*What to work on*. Pictures in the records are to be excluded from an otherwise exact copy.

START The input

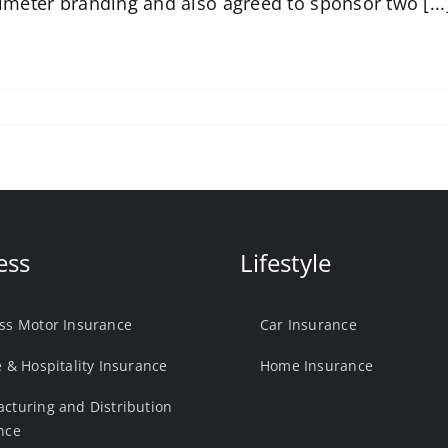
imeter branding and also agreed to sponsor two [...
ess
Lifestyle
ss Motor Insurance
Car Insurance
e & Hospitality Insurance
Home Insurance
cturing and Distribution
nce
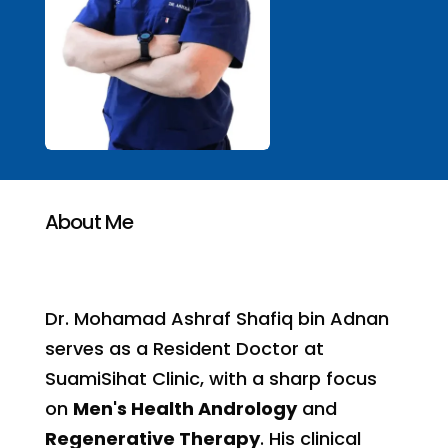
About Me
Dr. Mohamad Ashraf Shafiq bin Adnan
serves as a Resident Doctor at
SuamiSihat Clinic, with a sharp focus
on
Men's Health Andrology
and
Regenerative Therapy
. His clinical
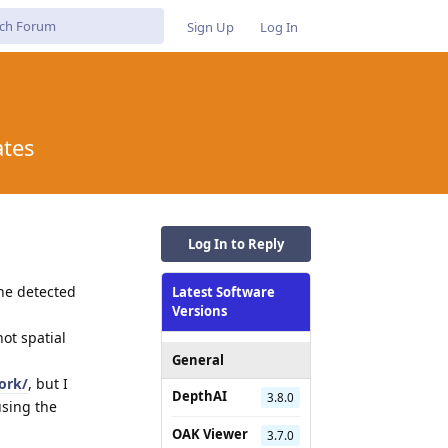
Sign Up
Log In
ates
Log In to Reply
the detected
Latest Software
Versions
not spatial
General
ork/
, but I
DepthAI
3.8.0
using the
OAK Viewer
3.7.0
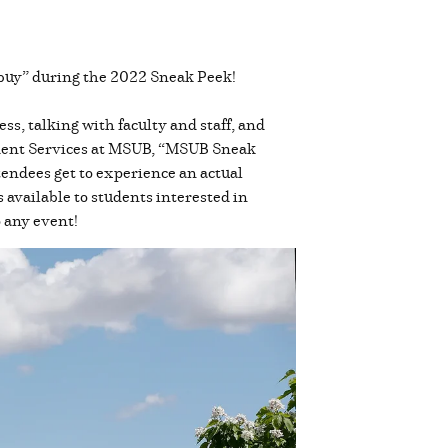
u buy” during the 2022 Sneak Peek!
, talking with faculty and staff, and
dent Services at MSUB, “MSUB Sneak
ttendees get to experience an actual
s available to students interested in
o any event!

END The input

*Answer for this exercise*.
imeter branding and also agreed to sponsor two [...
ess
Lifestyle
ss Motor Insurance
Car Insurance
e & Hospitality Insurance
Home Insurance
cturing and Distribution
nce
About Me
Dr. Mohamad Ashraf Shafiq bin Adnan
serves as a Resident Doctor at
SuamiSihat Clinic, with a sharp focus
on
Men's Health Andrology
and
Regenerative Therapy
. His clinical
Sign Up
Log In
ates
Log In to Reply
the detected
Latest Software
Versions
not spatial
General
ork/
, but I
DepthAI
3.8.0
using the
OAK Viewer
3.7.0
u buy” during the 2022 Sneak Peek!
, talking with faculty and staff, and
dent Services at MSUB, “MSUB Sneak
ttendees get to experience an actual
s available to students interested in
o any event!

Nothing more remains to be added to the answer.